O filme também atenta para a dramática situação dos oceanos, mares, rios e lagos cada vez mais repletos de plásticos e microplásticos. A lorota de que comer peixe é uma solução cabível, ao invés de comer “carne vermelha”, é desmascarada. A pesca em escala industrial, além das “fazendas de peixes” típicas da Noruega, também são desmascaradas pelos nefastos efeitos sócio-ambientais que produzem.

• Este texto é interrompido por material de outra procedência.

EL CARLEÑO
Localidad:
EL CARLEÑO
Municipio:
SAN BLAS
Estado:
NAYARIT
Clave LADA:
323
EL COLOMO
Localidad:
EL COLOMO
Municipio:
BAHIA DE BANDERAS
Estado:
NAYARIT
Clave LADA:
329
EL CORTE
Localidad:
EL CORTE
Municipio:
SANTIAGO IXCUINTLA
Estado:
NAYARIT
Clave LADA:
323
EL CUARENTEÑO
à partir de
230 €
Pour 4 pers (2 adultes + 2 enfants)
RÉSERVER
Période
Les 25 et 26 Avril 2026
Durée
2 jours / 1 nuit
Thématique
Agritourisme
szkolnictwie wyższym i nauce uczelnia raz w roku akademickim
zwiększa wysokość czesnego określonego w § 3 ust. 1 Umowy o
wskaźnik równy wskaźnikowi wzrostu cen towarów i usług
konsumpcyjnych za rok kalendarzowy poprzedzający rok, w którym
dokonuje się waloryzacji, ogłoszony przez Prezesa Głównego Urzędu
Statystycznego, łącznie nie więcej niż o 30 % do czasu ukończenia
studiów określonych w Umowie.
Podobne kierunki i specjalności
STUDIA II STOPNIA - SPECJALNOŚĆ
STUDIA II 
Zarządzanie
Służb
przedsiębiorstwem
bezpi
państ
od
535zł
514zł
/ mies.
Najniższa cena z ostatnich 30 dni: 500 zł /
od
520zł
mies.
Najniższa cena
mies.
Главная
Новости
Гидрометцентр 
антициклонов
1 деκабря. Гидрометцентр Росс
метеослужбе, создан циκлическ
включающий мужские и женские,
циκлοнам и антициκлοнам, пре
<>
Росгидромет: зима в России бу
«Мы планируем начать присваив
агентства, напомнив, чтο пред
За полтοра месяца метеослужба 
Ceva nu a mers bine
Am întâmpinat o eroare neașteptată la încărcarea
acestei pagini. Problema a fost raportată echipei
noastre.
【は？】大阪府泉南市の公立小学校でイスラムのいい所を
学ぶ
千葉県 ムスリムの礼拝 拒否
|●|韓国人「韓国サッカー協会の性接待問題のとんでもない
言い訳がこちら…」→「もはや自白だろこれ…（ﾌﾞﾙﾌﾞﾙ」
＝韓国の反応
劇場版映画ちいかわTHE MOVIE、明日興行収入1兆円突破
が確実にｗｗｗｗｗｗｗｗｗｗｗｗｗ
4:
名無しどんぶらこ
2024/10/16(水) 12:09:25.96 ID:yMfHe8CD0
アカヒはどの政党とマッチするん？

Também as absurdas políticas do establishment político, de joelhos diante dos interesses do agrobiz ruralista e agropecuário, são denunciadas: como é o caso da chocante discrepância entre os miúdos incentivos dados aos produtores de frutas, legumes e hortaliças em contraste com os mega-subsídios dados às gigantes corporações trans-nacionais responsáveis pelos holocaustos animais que a propaganda do McDonald’s não conta.
Leonardo DiCaprio, divulgado o documentário narrado por Winslet (com quem contracenou em “Titanic”), disse que “este é o filme que as futuras gerações desejarão que todos estivessem assistindo agora” (“this is the film future generations will be wishing everyone watched today”). As futuras gerações olharão com horror para todos aqueles humanos que, fingindo-se de avestruzes, recusam-se a enxergar que o veneno está na mesa (também nos agrotóxicos e microplásticos que poluem cada vez mais nossa comida) e que não há nenhuma possibilidade de fazer frente ao colapso ecológico mantendo-nos de dentes tão aferrados ao consumo massivo e desenfreado de carne.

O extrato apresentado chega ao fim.